In just over a year, the concept of “X-to-Earn” has taken hold in cryptocurrency and the Web3 space, and has already evolved into numerous different incarnations.

Play-to-Earn (P2E), Move-to-Earn (M2E), and Watch-to-Earn (W2E) are just a few of the ideas that blockchain developers have come up with to incentivize the use of their products at the same time as rewarding the end user for their participation.

However, of the three ways to earn cryptocurrency mentioned above, some have shown a greater likelihood of sticking around than others, and each has their own unique quirks, features, and potential shortcomings.

Play to earn money

Due to the built-in financial apparatus inherent in NFT technology, blockchain games have emerged as a way to engage new users in the Web3 realm while rewarding them for their time and attention.

In these games, players usually receive cryptocurrency rewards when they play and win against either the AI ​​or other players. In-game items such as weapons, armor, and personal avatars can often be owned entirely by the player and then traded on the open market.

The popularity of P2E is evident in the thousands of games currently live in the blockchain gaming space, but very few have managed to create immersive gameplay. The vast majority of P2E games involve relatively little gameplay and instead see players engaging in simple one-click routines that have more to do with yield farming than actual gaming.

Move to Earn

On the surface, Move-to-Earn appears to be a noble attempt to drive engagement in the Web3 space by encouraging users to engage in physical activity to earn cryptocurrency rewards.

M2E projects like STEPN (GMT) see users getting rewards for activities like walking, jogging, and running. While the idea initially burst onto the scene with a lot of fanfare, the concept of M2E also suffers from a few shortcomings. These apps often have an entry-level price point that requires special NFTs to start earning, thereby outbidding potential users from the start.

Furthermore, just like a new gym membership in the first week of January, the initial enthusiasm for M2E apps often doesn’t last. Expecting netizens to put on their running shoes for a meaningful amount of time might just be asking too much in the long run.

To earn

Contrary to the move-to-earn concept, the watch-to-earn sector does not place excessive physical demands on the users, but tries to reward them for something that most internet users do every day.

In recent years, video content has emerged as the most important communication medium on the internet, but so far the only people involved in the revenue model are content creators and platform owners.

W2E expands the revenue model to include the people who make video content so popular: the audience. Examples of W2E include projects like XCAD Network, which integrates with existing video sites like YouTube and Twitch to generate rewards for users who watch and share videos and access special perks around the creator, bridging the gap between the creator and the fan is bypassed.

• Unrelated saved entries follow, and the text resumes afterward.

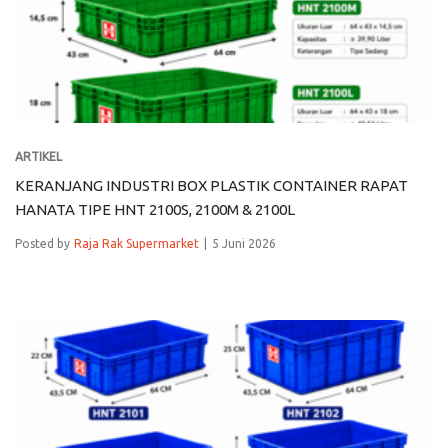
ARTIKEL
KERANJANG INDUSTRI BOX PLASTIK CONTAINER RAPAT
HANATA TIPE HNT 2100S, 2100M & 2100L
Posted by
Raja Rak Supermarket
5 Juni 2026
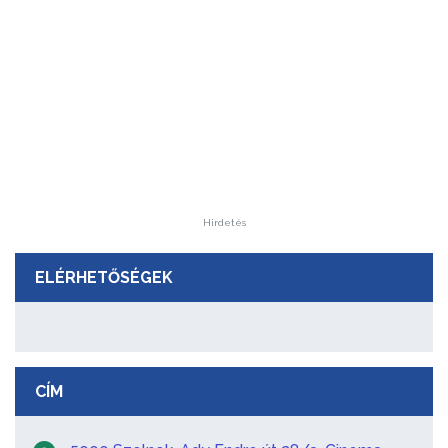
Hirdetés
ELÉRHETŐSÉGEK
CÍM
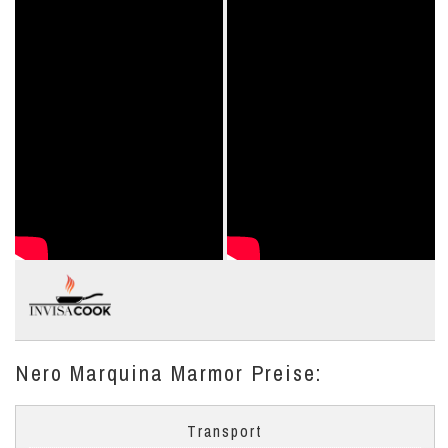
Nero Marquina Marmor Preise:
Transport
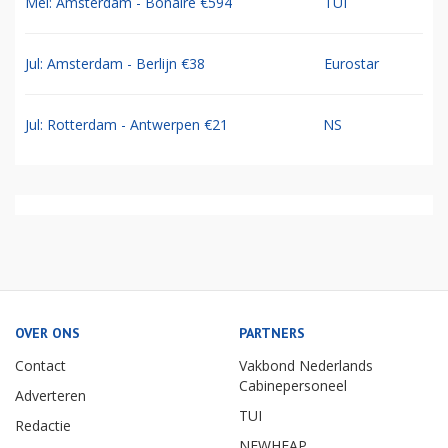
Mei: Amsterdam - Bonaire €594
TUI
Jul: Amsterdam - Berlijn €38
Eurostar
Jul: Rotterdam - Antwerpen €21
NS
OVER ONS
PARTNERS
Contact
Vakbond Nederlands
Cabinepersoneel
Adverteren
TUI
Redactie
NEWHEAP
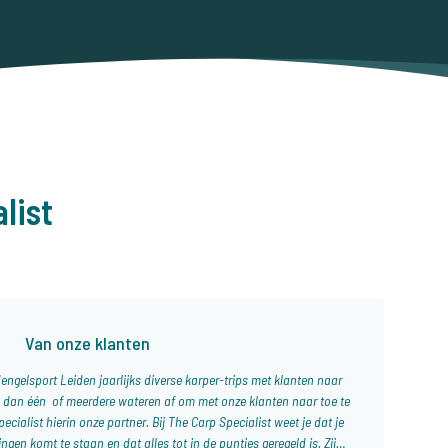
list
Van onze klanten
Hengelsport Leiden jaarlijks diverse karper-trips met klanten naar
n dan één of meerdere wateren af om met onze klanten naar toe te
ecialist hierin onze partner. Bij The Carp Specialist weet je dat je
en komt te staan en dat alles tot in de puntjes geregeld is. Zijn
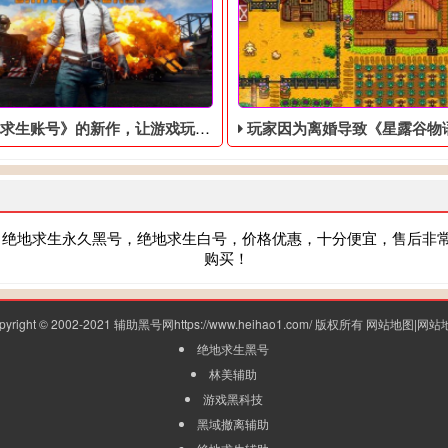
账号​》的新作，让游戏玩家操作大鳄鱼体验生活
玩家因为离婚导致《星露谷物语》的五年存档
，绝地求生永久黑号，绝地求生白号，价格优惠，十分便宜，售后非
购买！
pyright © 2002-2021 辅助黑号网https://www.heihao1.com/ 版权所有
网站地图
|
网站
绝地求生黑号
林美辅助
游戏黑科技
黑域撤离辅助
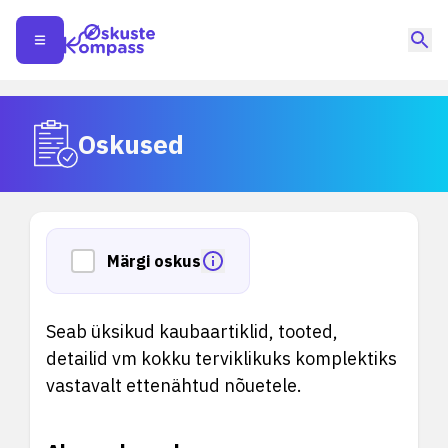
Oskused
Märgi oskus
Seab üksikud kaubaartiklid, tooted,
detailid vm kokku terviklikuks komplektiks
vastavalt ettenähtud nõuetele.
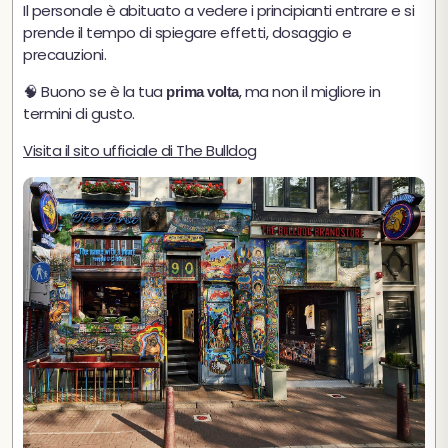
Il personale è abituato a vedere i principianti entrare e si
prende il tempo di spiegare effetti, dosaggio e
precauzioni.
🧠 Buono se è la tua
, ma non il migliore in
prima volta
termini di gusto.
Visita il sito ufficiale di The Bulldog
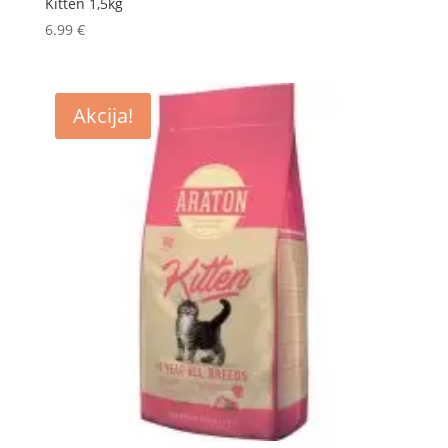
Kitten 1,5kg
6.99
€
Akcija!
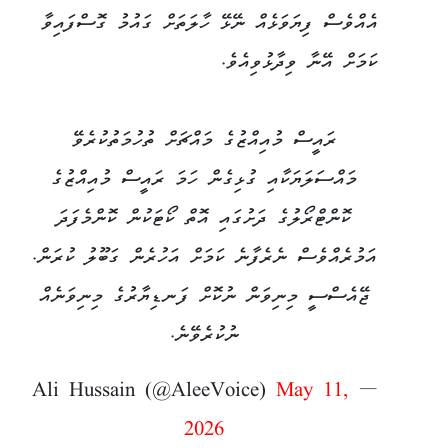
އެއްވެސް ފިޔަވަޅެއް ނޭޅޭ ހާލަތަށް ގައުމު ގޮސްފައިވާ
ކަމަށް އޭނާ ވިދާޅުވިއެވެ.
ރައީސް މުއިއްޒުގެ މައްޗަށް ތުހުމަތުކުރެވޭ
މައްސަލަޔަކާއި ގުޅިގެން ހަމަ ރައީސް މުއިއްޒުގެ
ކޮންޓްރޯލުގެ ދަށުގައި އޮތް ކޯޓަކުން ކޮންމެފަދަ
އަމުރެއްވެސް ނެރެފާނެ ކަމަށް އަހުރެން ގަބޫލު ކުރަން.
ޖޭއެސްސީ މިނިވަން ނުކޮށް ފަނޑިޔާރުގެ މިނިވަނެއް
ނުކުރެވޭނެ.
May 11,
— Ali Hussain (@AleeVoice)
2026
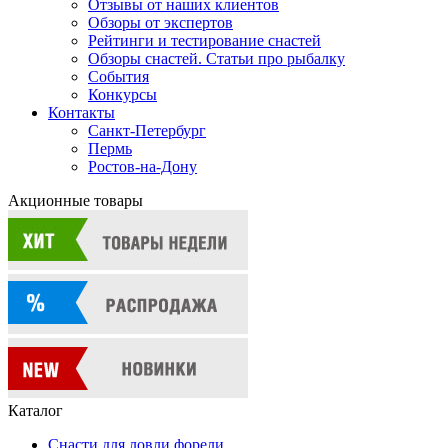
Отзывы от наших клиентов
Обзоры от экспертов
Рейтинги и тестирование снастей
Обзоры снастей. Статьи про рыбалку
События
Конкурсы
Контакты
Санкт-Петербург
Пермь
Ростов-на-Дону
Акционные товары
Каталог
Снасти для ловли форели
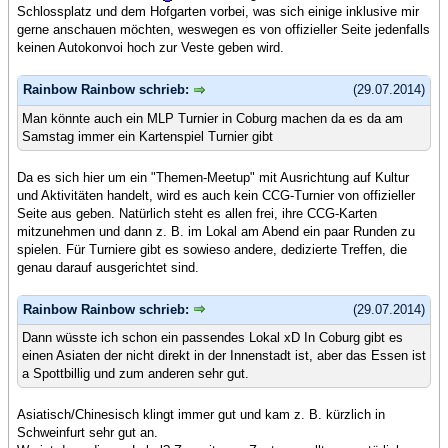
Schlossplatz und dem Hofgarten vorbei, was sich einige inklusive mir
gerne anschauen möchten, weswegen es von offizieller Seite jedenfalls
keinen Autokonvoi hoch zur Veste geben wird.
Rainbow Rainbow schrieb:
(29.07.2014)
Man könnte auch ein MLP Turnier in Coburg machen da es da am
Samstag immer ein Kartenspiel Turnier gibt
Da es sich hier um ein "Themen-Meetup" mit Ausrichtung auf Kultur
und Aktivitäten handelt, wird es auch kein CCG-Turnier von offizieller
Seite aus geben. Natürlich steht es allen frei, ihre CCG-Karten
mitzunehmen und dann z. B. im Lokal am Abend ein paar Runden zu
spielen. Für Turniere gibt es sowieso andere, dedizierte Treffen, die
genau darauf ausgerichtet sind.
Rainbow Rainbow schrieb:
(29.07.2014)
Dann wüsste ich schon ein passendes Lokal xD In Coburg gibt es
einen Asiaten der nicht direkt in der Innenstadt ist, aber das Essen ist
a Spottbillig und zum anderen sehr gut.
Asiatisch/Chinesisch klingt immer gut und kam z. B. kürzlich in
Schweinfurt sehr gut an.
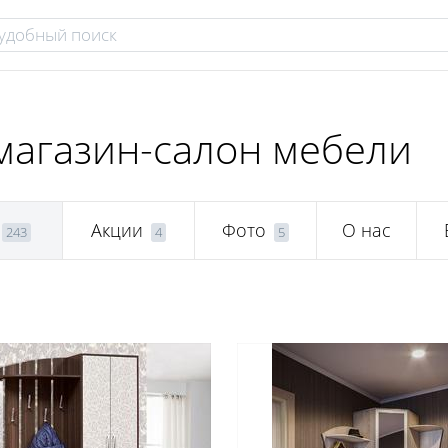
магазин-салон мебели
Акции
Фото
О нас
243
4
5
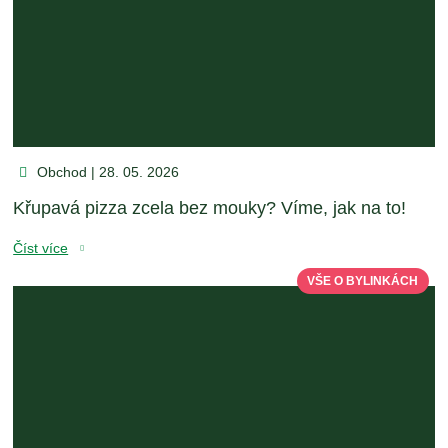
Obchod | 28. 05. 2026
Křupavá pizza zcela bez mouky? Víme, jak na to!
Číst více
VŠE O BYLINKÁCH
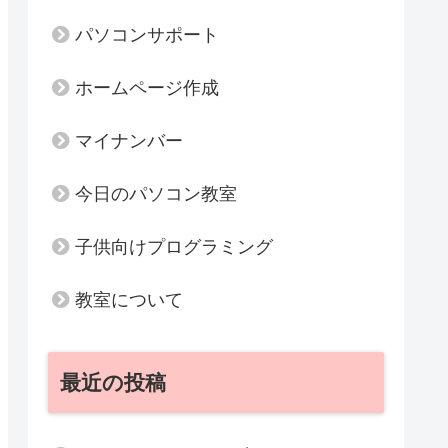
パソコンサポート
ホームページ作成
マイナンバー
今日のパソコン教室
子供向けプログラミング
教室について
最近の投稿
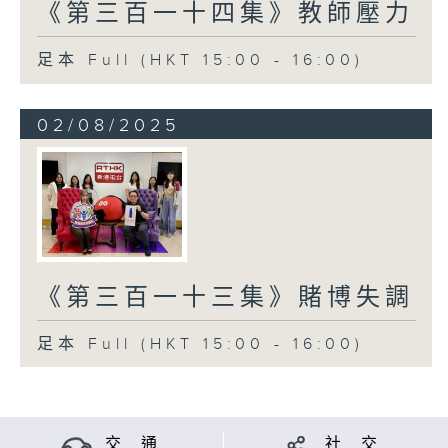
《第三百一十四集》教師壓力
足本 Full (HKT 15:00 - 16:00)
02/08/2025
《第三百一十三集》賭博失調
足本 Full (HKT 15:00 - 16:00)
交 通
社 交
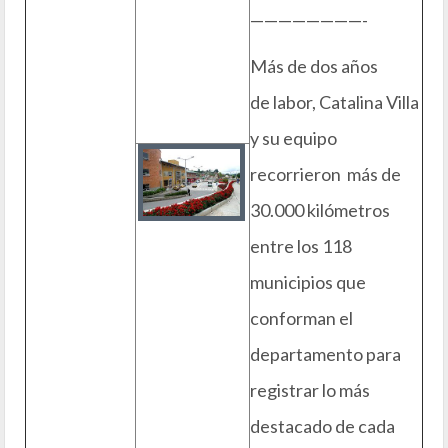
————————-
Más de dos años
de labor, Catalina Villa
y su equipo
recorrieron más de
30.000 kilómetros
entre los 118
municipios que
conforman el
departamento para
registrar lo más
destacado de cada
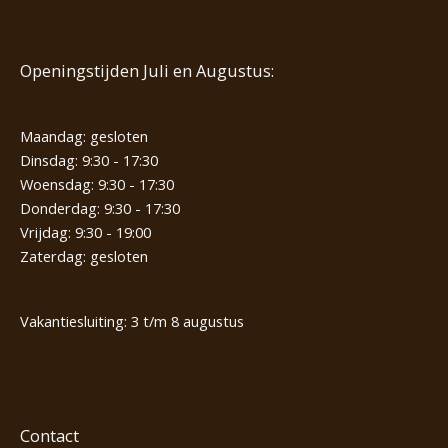
Openingstijden Juli en Augustus:
Maandag: gesloten
Dinsdag: 9:30 - 17:30
Woensdag: 9:30 - 17:30
Donderdag: 9:30 - 17:30
Vrijdag: 9:30 - 19:00
Zaterdag: gesloten
Vakantiesluiting: 3 t/m 8 augustus
Contact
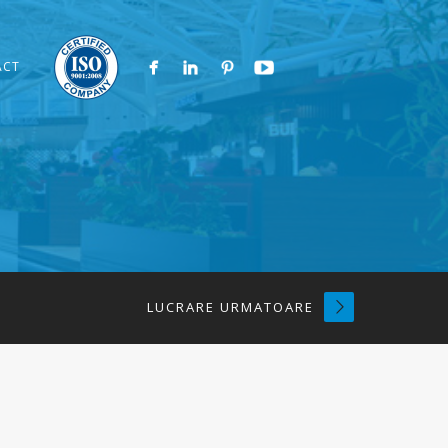
ACT
LUCRARE URMATOARE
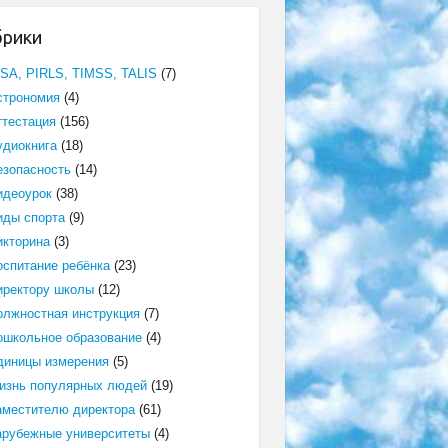
брики
ISA, PIRLS, TIMSS, TALIS
(7)
строномия
(4)
ттестация
(156)
удиокнига
(18)
езопасность
(14)
идеоурок
(38)
иды спорта
(9)
икторина
(3)
оспитание ребёнка
(23)
иректору школы
(12)
олжностная инструкция
(7)
ошкольное образование
(4)
диницы измерения
(5)
изнь популярных людей
(19)
аместителю директора
(61)
арубежные университеты
(4)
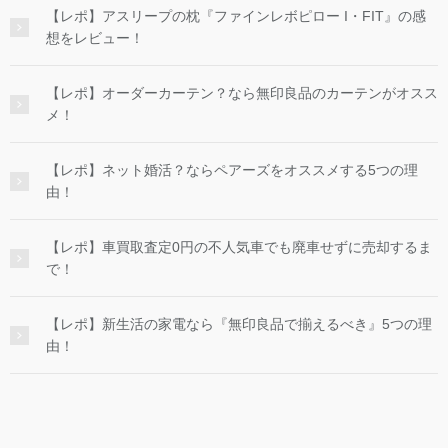
【レポ】アスリープの枕『ファインレボピロー I・FIT』の感
想をレビュー！
【レポ】オーダーカーテン？なら無印良品のカーテンがオスス
メ！
【レポ】ネット婚活？ならペアーズをオススメする5つの理
由！
【レポ】車買取査定0円の不人気車でも廃車せずに売却するま
で！
【レポ】新生活の家電なら『無印良品で揃えるべき』5つの理
由！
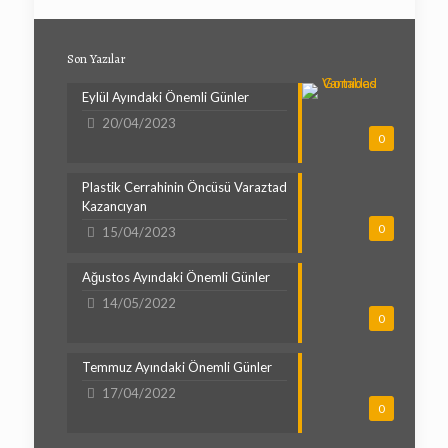
Son Yazılar
Eylül Ayındaki Önemli Günler
20/04/2023
0
Plastik Cerrahinin Öncüsü Varaztad
Kazancıyan
0
15/04/2023
Ağustos Ayındaki Önemli Günler
14/05/2022
0
Temmuz Ayındaki Önemli Günler
17/04/2022
0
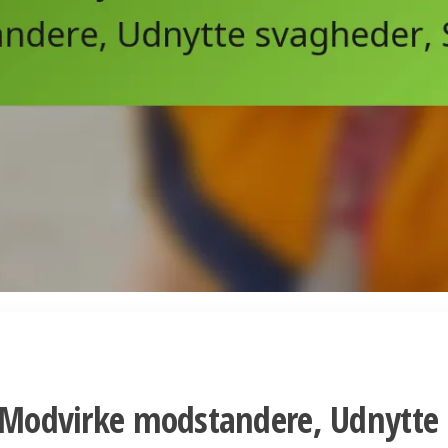
: Modvirke modstandere, Udnytte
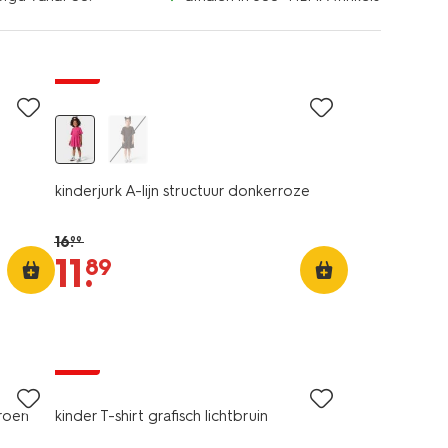
sale
b
kinderjurk A-lijn structuur donkerroze
16
.
99
11
.
89
sale
groen
kinder T-shirt grafisch lichtbruin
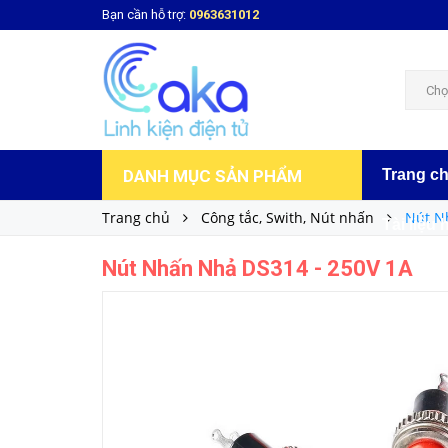
Bạn cần hỗ trợ:
0963631012
Nút Nhấn Nhả DS314 - 250V 1A
3.000₫
Giá bán:
Chọ
DANH MỤC SẢN PHẨM
Trang c
Trang chủ
Công tắc, Swith, Nút nhấn
Nút N
Tài liệu 
Nút Nhấn Nhả DS314 - 250V 1A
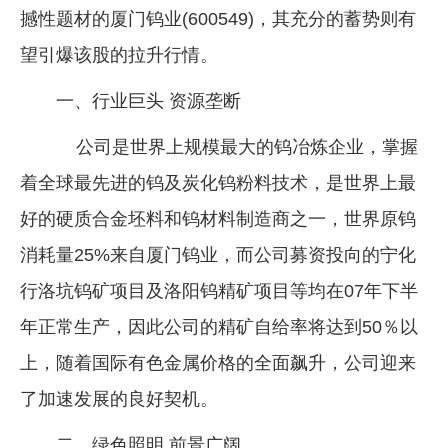
撼性题材的厦门钨业(600549)，其充分的蓄势则有
企业文化
望引爆该股的拉升行情。
《资源再生》杂志
一、行业巨头 资源垄断
行情报价
公司是世界上规模最大的钨冶炼企业，掌握
数字报
着全球最先进的钨及炭化钨粉料技术，是世界上最
好的硬质合金坯料和钨材料制造商之一，世界原钨
消耗量25%来自厦门钨业，而公司募资投向的宁化
行洛坑钨矿项目及洛阳钨精矿项目等均在07年下半
年正常生产，因此公司的精矿自给率将达到50％以
上，随着国际有色金属价格的全面飙升，公司迎来
了加速发展的良好契机。
二、绿色照明 前景广阔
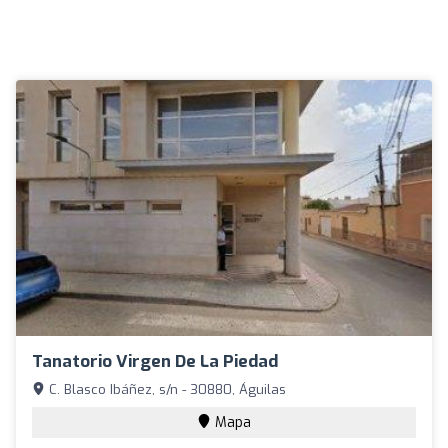
Tanatorio Virgen De La Piedad
C. Blasco Ibáñez, s/n - 30880, Águilas
Mapa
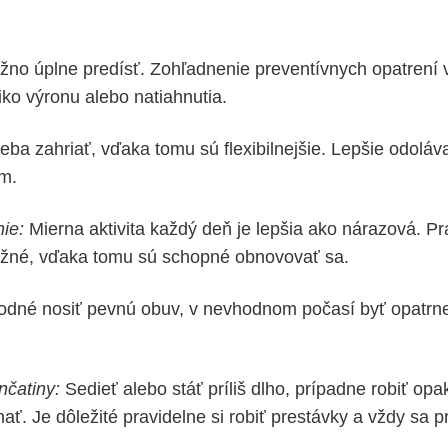
no úplne predísť. Zohľadnenie preventívnych opatrení
iko výronu alebo natiahnutia.
eba zahriať, vďaka tomu sú flexibilnejšie. Lepšie odolá
m.
ie:
Mierna aktivita každý deň je lepšia ako nárazová. Pr
ružné, vďaka tomu sú schopné obnovovať sa.
dné nosiť pevnú obuv, v nevhodnom počasí byť opatrnejš
nčatiny:
Sedieť alebo stáť príliš dlho, prípadne robiť op
ť. Je dôležité pravidelne si robiť prestávky a vždy sa p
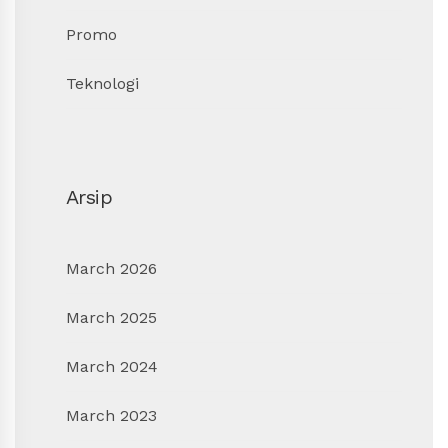
Promo
Teknologi
Arsip
March 2026
March 2025
March 2024
March 2023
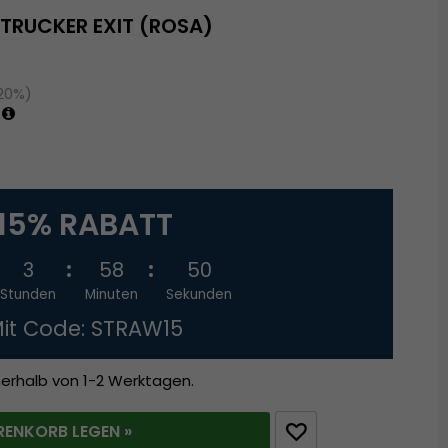
 TRUCKER EXIT (ROSA)
(20%)
15% RABATT
3
58
50
Stunden
Minuten
Sekunden
it Code: STRAW15
nerhalb von 1-2 Werktagen.
RENKORB LEGEN »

W2E also benefits the content creators themselves, who can generate additional revenue on top of their YouTube advertising revenue by encouraging greater interaction with fans. In the case of XCAD, content creators can also create unique NFTs based on memorable moments from their videos and live streams and auction them off to their fan base.

Watch-to-earn marks a true integration of Web3 ideals with arguably the most popular activity on the Internet today: watching videos.

The x-to-earn space in the cryptosphere continues to grow, and we will no doubt see more iterations of the concept in the years to come. At the moment, watch-to-earn shows the most promise as a real application of Web3 technology in the existing Web2 arena.